10 Tips to Reduce Dust Buildup in the Home
Keep Your Home Dust-Free

We like to share tips on just about everything here at 10 Tips, and some of the most common questions revolve around keeping the home clean. It’s one of those never-ending jobs, so people rightly try to spend as little time on it as they can, primarily because they know that they’ll just have to do it again sometime soon.

The main culprit throughout the home is often dust. It feels like it comes from nowhere and even if you’re particularly thorough, the chances are that it will be out in full force once again within a week. Rather than working harder, it might be time to work smarter by cutting dust buildup in the first place. Make a start on making that happen with these 10 great tips!

1. Make Your Bedding a Priority

Your bedding is a source of more dust than just about anywhere else throughout your home, and it should be a priority when it comes to cleaning schedules. You spend a lot of time in bed, and you can’t really control how much dust accumulates from your skin and other factors. That’s why you’ll find dust mites more in the bedroom than anywhere else throughout the home. If you want to truly stay on top of the dust problem in your home, it starts in the bedroom and you should aim to wash your bedding at least once a week to make the whole dusting process easier.

2. Cut Down on Clutter

We’ve written before on the importance of keeping clutter to a minimum in the home, and if you weren’t already convinced, then the opportunity to cut down on the amount of dust that builds up throughout your home might be just the reason you need to stay on top of things. The more clutter you have, the more places there are for the dust to settle, and it doesn’t necessarily stay in the same place for long. Make a habit of getting rid of random piles of items you’ll never use again and focus on general tidiness for the best improvements.

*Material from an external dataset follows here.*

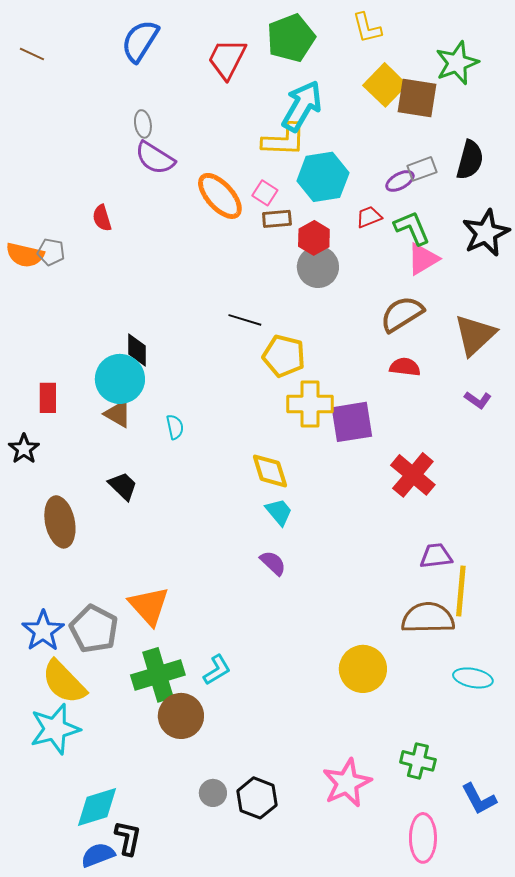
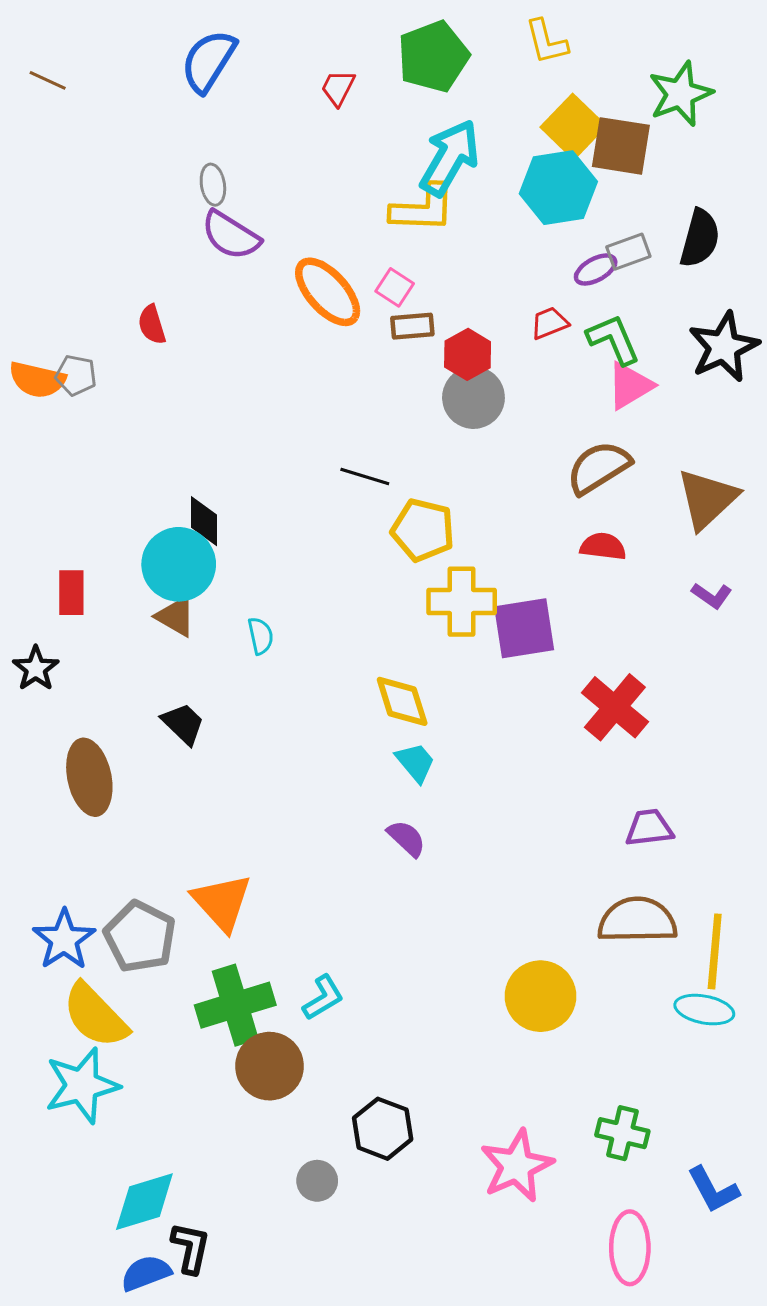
red trapezoid: (227, 59) -> (338, 88), size x0.6
cyan hexagon: (323, 177) -> (558, 188), moved
yellow line: (461, 591) -> (715, 951), moved
black hexagon: (257, 798) -> (383, 1129), moved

3. Start at the Top and Work Downwards

We’ll assume that you’ve dusted your home before, and it won’t have escaped your attention that the dust has to go somewhere. You might have some decent cloths that retain most of the dirt, but a lot of it will still travel downwards. That’s why you don’t vacuum until after you’ve dusted. It is worth going a step further and always starting upstairs, as the dust particles in the air will travel down the stairs and settle where you don’t want them otherwise.

4. Try an Air Purifier

Allergy sufferers and asthmatics swear by air purifiers, but they can be helpful to just about anyone. The filters in these devices need changing reasonably regularly, but that’s because of how much they keep hold of. Dust is invariably better in a filter than on your furniture, so consider grabbing a helping hand from a specially-designed device.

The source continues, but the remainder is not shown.